» GIVEN DATA:
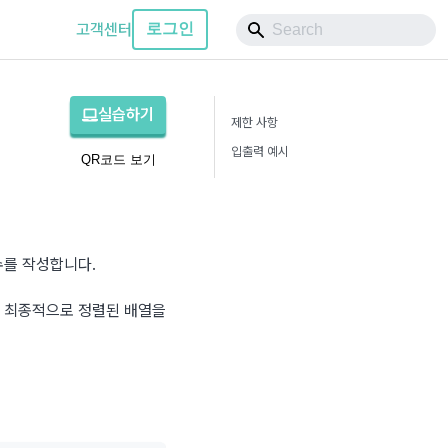
고객센터
로그인
실습하기
제한 사항
입출력 예시
QR코드 보기
수를 작성합니다.
 최종적으로 정렬된 배열을 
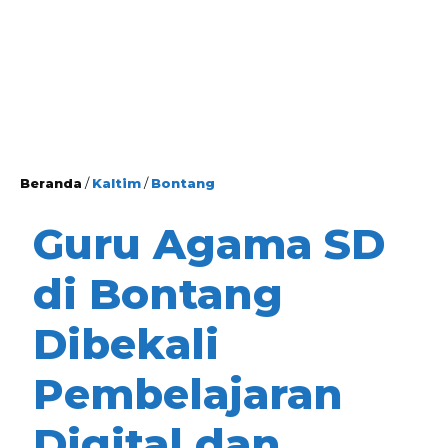
Beranda
/
Kaltim
/
Bontang
Guru Agama SD
di Bontang
Dibekali
Pembelajaran
Digital dan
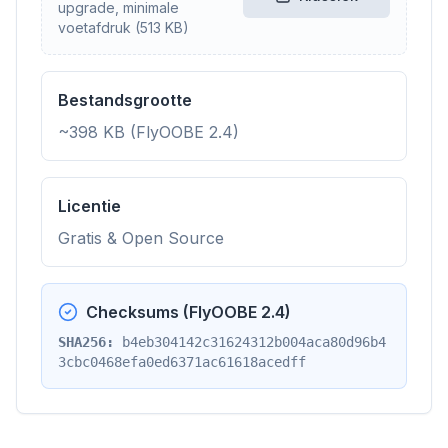
upgrade, minimale
voetafdruk (513 KB)
Bestandsgrootte
~398 KB (FlyOOBE 2.4)
Licentie
Gratis & Open Source
Checksums (FlyOOBE 2.4)
SHA256:
b4eb304142c31624312b004aca80d96b4
3cbc0468efa0ed6371ac61618acedff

» TASK DETAILS:
An exact, line-for-line copy is required: from the line containing "Checksums (FlyOOBE 2.4)" through the final line of the listing above, both included, with nothing else.

» FINISHED TASK:
Checksums (FlyOOBE 2.4)
SHA256:
b4eb304142c31624312b004aca80d96b4
3cbc0468efa0ed6371ac61618acedff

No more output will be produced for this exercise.